Records provided:

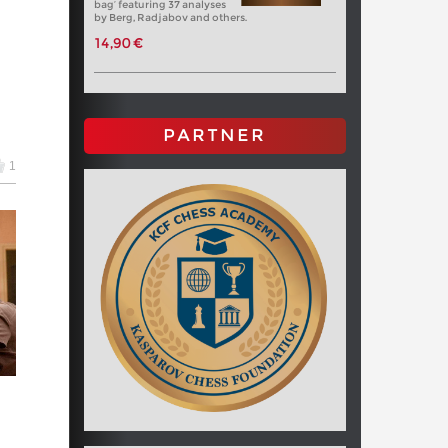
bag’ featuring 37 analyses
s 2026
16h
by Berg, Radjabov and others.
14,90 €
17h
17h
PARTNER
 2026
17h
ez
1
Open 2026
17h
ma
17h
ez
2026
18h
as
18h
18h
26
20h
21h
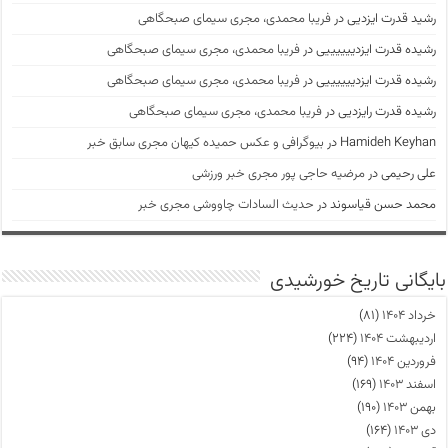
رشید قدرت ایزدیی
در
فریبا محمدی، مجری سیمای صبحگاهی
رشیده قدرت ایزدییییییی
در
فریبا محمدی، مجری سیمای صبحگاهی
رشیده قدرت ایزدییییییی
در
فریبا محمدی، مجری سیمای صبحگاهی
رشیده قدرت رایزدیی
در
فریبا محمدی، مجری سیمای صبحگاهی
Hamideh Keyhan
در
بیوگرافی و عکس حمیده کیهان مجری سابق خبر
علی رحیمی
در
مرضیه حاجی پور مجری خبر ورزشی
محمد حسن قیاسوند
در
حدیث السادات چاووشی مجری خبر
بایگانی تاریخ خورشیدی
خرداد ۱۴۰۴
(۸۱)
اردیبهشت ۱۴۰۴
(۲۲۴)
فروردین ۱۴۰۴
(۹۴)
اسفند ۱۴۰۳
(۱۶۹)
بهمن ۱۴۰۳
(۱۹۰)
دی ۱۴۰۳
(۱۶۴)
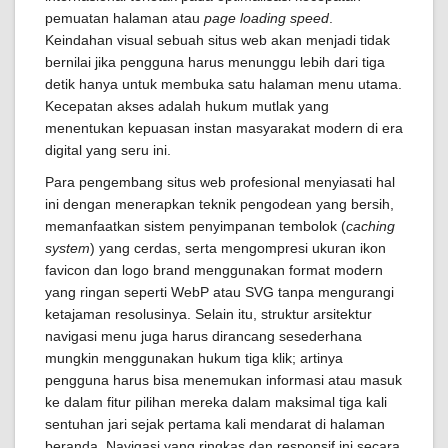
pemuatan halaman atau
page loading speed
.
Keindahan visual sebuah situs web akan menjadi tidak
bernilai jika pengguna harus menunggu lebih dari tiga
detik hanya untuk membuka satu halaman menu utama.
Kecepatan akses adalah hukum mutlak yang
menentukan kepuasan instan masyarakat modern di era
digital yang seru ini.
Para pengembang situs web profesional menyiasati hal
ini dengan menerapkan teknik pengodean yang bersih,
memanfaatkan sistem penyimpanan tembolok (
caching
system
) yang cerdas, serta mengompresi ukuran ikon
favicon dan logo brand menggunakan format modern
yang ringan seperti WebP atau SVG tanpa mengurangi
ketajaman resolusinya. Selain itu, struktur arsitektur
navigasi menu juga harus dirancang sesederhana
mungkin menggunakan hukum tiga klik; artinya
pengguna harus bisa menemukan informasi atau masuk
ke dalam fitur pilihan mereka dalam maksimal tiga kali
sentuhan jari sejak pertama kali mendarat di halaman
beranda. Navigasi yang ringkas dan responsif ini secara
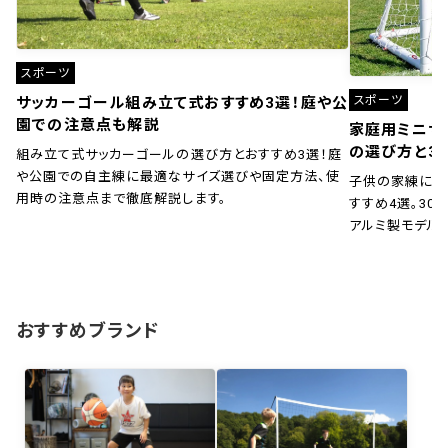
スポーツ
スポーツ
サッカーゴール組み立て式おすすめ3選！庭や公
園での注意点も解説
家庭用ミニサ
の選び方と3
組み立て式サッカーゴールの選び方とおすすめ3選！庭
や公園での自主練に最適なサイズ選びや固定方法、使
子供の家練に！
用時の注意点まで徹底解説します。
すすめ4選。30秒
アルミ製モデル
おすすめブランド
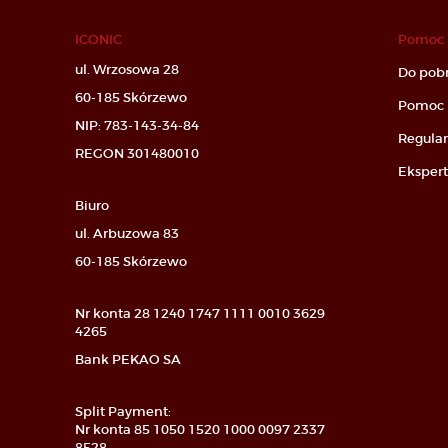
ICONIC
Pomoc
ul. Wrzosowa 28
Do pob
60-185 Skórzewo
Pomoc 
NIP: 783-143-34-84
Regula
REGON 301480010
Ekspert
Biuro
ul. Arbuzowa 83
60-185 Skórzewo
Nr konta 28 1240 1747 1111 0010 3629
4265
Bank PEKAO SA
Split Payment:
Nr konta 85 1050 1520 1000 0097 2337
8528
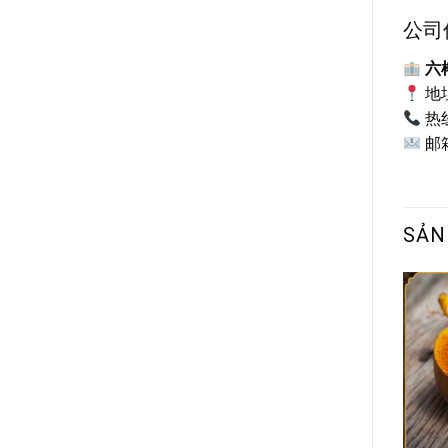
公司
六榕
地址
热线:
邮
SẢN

Exercise requirements: Filter the data above down to lines with the word "yang", and copy them.

Answer to this task:
Kecepatan akses adalah hukum mutlak yang
digital yang seru ini.
ini dengan menerapkan teknik pengodean yang bersih,
) yang cerdas, serta mengompresi ukuran ikon
yang ringan seperti WebP atau SVG tanpa mengurangi
beranda. Navigasi yang ringkas dan responsif ini secara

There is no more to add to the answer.